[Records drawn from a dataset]
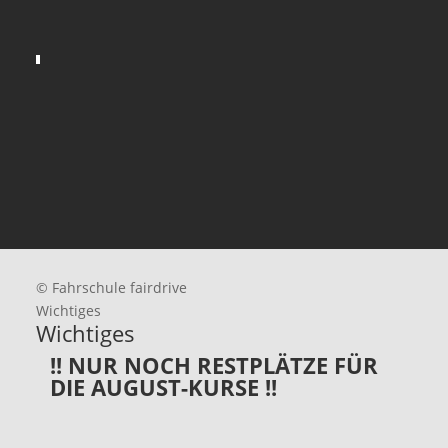
© Fahrschule fairdrive
Wichtiges
Wichtiges
!! NUR NOCH RESTPLÄTZE FÜR
DIE AUGUST-KURSE !!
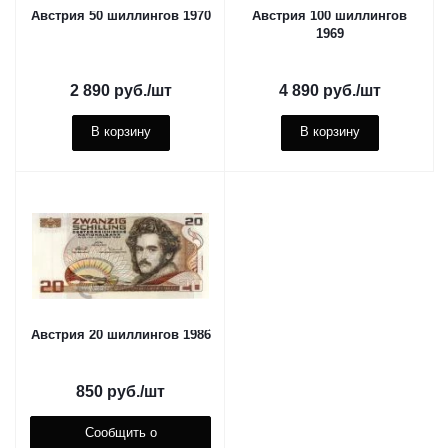
Австрия 50 шиллингов 1970
Австрия 100 шиллингов
1969
2 890
руб.
/шт
4 890
руб.
/шт
В корзину
В корзину
Австрия 20 шиллингов 1986
850
руб.
/шт
Сообщить о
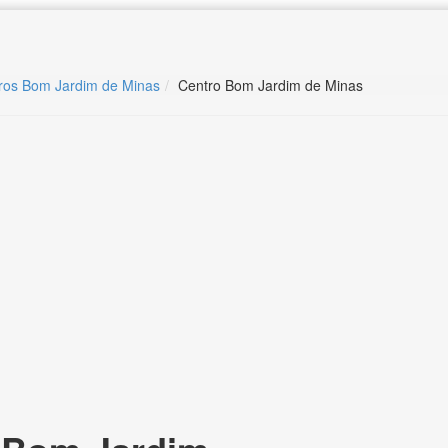
rros Bom Jardim de Minas
Centro Bom Jardim de Minas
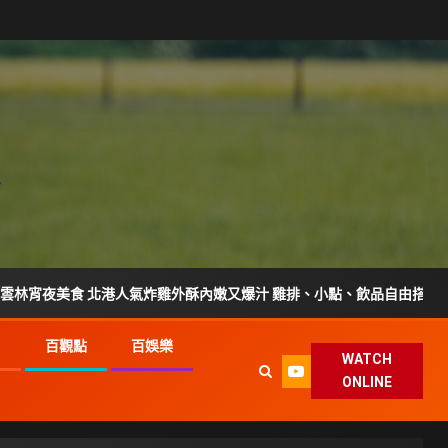
 北港人氣炸雞外酥內嫩又爆汁 雞排、小點、飲品自由搭配
G
百觀點
百娛樂
WATCH
ONLINE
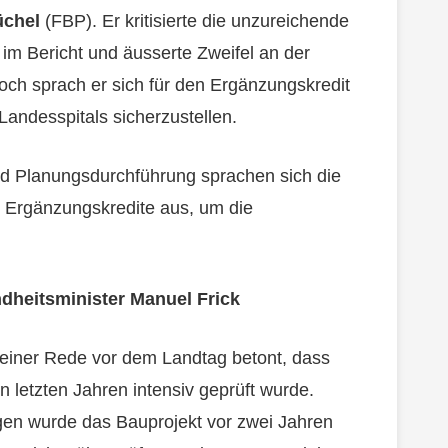
üchel
(FBP). Er kritisierte die unzureichende
im Bericht und äusserte Zweifel an der
ch sprach er sich für den Ergänzungskredit
Landesspitals sicherzustellen.
nd Planungsdurchführung sprachen sich die
ie Ergänzungskredite aus, um die
heitsminister Manuel Frick
seiner Rede vor dem Landtag betont, dass
n letzten Jahren intensiv geprüft wurde.
gen wurde das Bauprojekt vor zwei Jahren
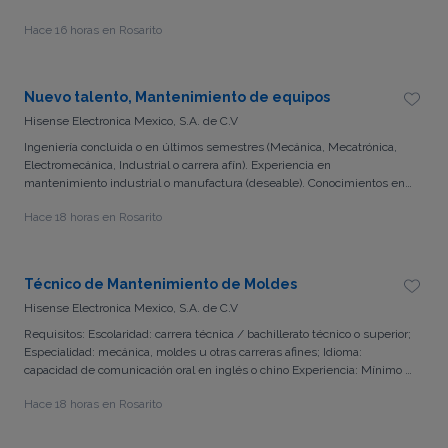
Mecánica industrial. Neumática e hidráulica. Motores eléctricos y
Hace 16 horas en Rosarito
variadores de frecuencia. Sistemas de refrigeración industrial (deseable
amoníaco). Lectura de diagramas eléctricos. Soldadura básica.
Disponibilidad para rolar turnos y atender emergencias.
Nuevo talento, Mantenimiento de equipos
Hisense Electronica Mexico, S.A. de C.V
Ingeniería concluida o en últimos semestres (Mecánica, Mecatrónica,
Electromecánica, Industrial o carrera afín). Experiencia en
mantenimiento industrial o manufactura (deseable). Conocimientos en
interpretación de dibujos mecánicos. Conocimientos básicos de
Hace 18 horas en Rosarito
mantenimiento preventivo y correctivo. Conocimiento de la metodología
PHVA (PDCA) . Inglés intermedio (deseable). Facilidad para trabajar en
equipo y comunicarse efectivamente. Actitud de aprendizaje, iniciativa
y orientación a resultados. Capacidad de análisis y solución de
Técnico de Mantenimiento de Moldes
problemas. Compromiso con la seguridad, la calidad y la mejora
Hisense Electronica Mexico, S.A. de C.V
continua.
Requisitos: Escolaridad: carrera técnica / bachillerato técnico o superior;
Especialidad: mecánica, moldes u otras carreras afines; Idioma:
capacidad de comunicación oral en inglés o chino Experiencia: Mínimo 1
a 3 años en puesto similar. Conocimiento sólido en normas de seguridad
Hace 18 horas en Rosarito
LOTO y manejo de EPP. Experiencia en lectura de planos mecánicos,
eléctricos e hidráulicos. Manejo de herramientas manuales, de medición
(multímetro) y diagnóstico. Conocimientos en Termodinámica (control de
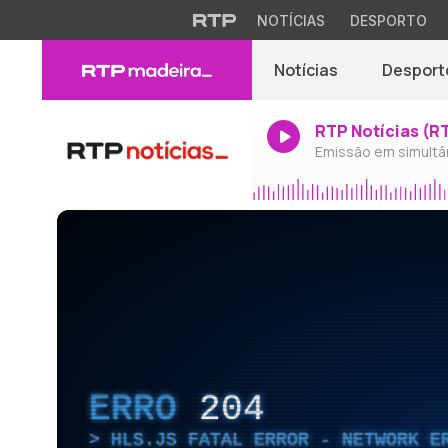
NOTÍCIAS
DESPORTO
Notícias
Desport
RTP Notícias (R
Emissão em simultâ
ERRO
204
HLS.JS FATAL ERROR - NETWORK E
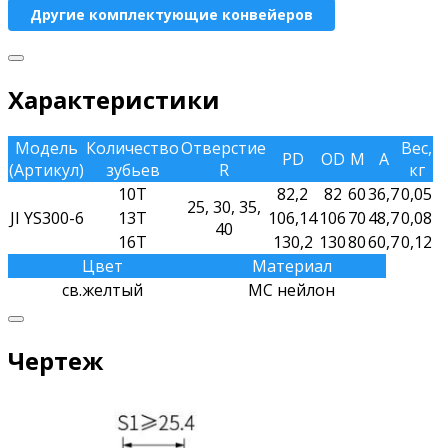
Другие комплектующие конвейеров
Характеристики
Модель
Количество
Отверстие
Вес,
PD
OD
M
A
(Артикул)
зубьев
R
кг
10T
82,2
82
60
36,7
0,05
25, 30, 35,
JI YS300-6
13T
106,14
106
70
48,7
0,08
40
16T
130,2
130
80
60,7
0,12
Цвет
Материал
св.желтый
МС нейлон
Чертеж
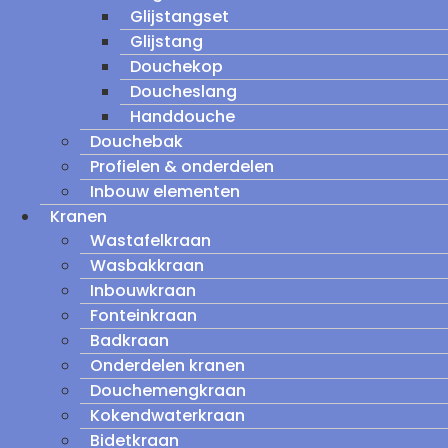
Glijstangset
Glijstang
Douchekop
Doucheslang
Handdouche
Douchebak
Profielen & onderdelen
Inbouw elementen
Kranen
Wastafelkraan
Wasbakkraan
Inbouwkraan
Fonteinkraan
Badkraan
Onderdelen kranen
Douchemengkraan
Kokendwaterkraan
Bidetkraan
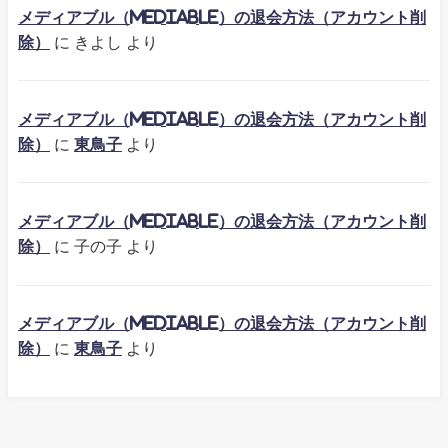
メディアブル（mediable）の退会方法（アカウント削
除）
に
きよし
より
メディアブル（mediable）の退会方法（アカウント削
除）
に
東鳥子
より
メディアブル（mediable）の退会方法（アカウント削
除）
に
子の子
より
メディアブル（mediable）の退会方法（アカウント削
除）
に
東鳥子
より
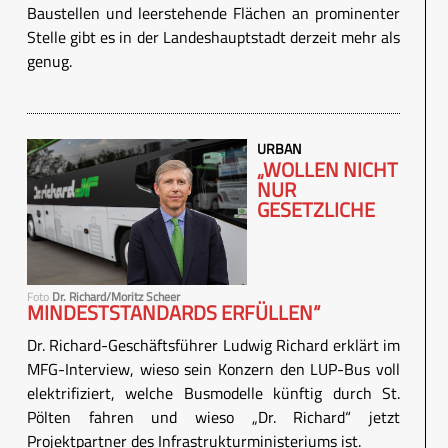
Baustellen und leerstehende Flächen an prominenter
Stelle gibt es in der Landeshauptstadt derzeit mehr als
genug.
URBAN
„WOLLEN NICHT
NUR
GESETZLICHE
Foto
Dr. Richard/Moritz Scheer
MINDESTSTANDARDS ERFÜLLEN“
Dr. Richard-Geschäftsführer Ludwig Richard erklärt im
MFG-Interview, wieso sein Konzern den LUP-Bus voll
elektrifiziert, welche Busmodelle künftig durch St.
Pölten fahren und wieso „Dr. Richard“ jetzt
Projektpartner des Infrastrukturministeriums ist.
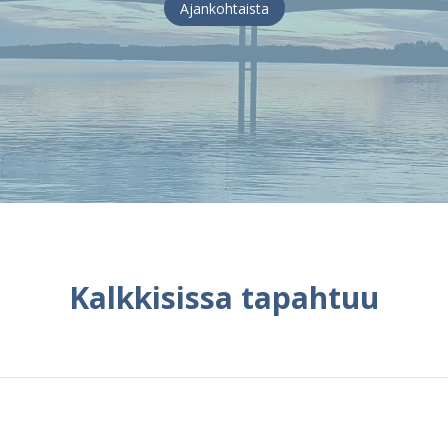
Ajankohtaista
Kalkkisissa tapahtuu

* **Exercise description**
Going through the data above, count the lines where the string "Richard" appears, and answer with only that number.

* **Answer to the exercise**
3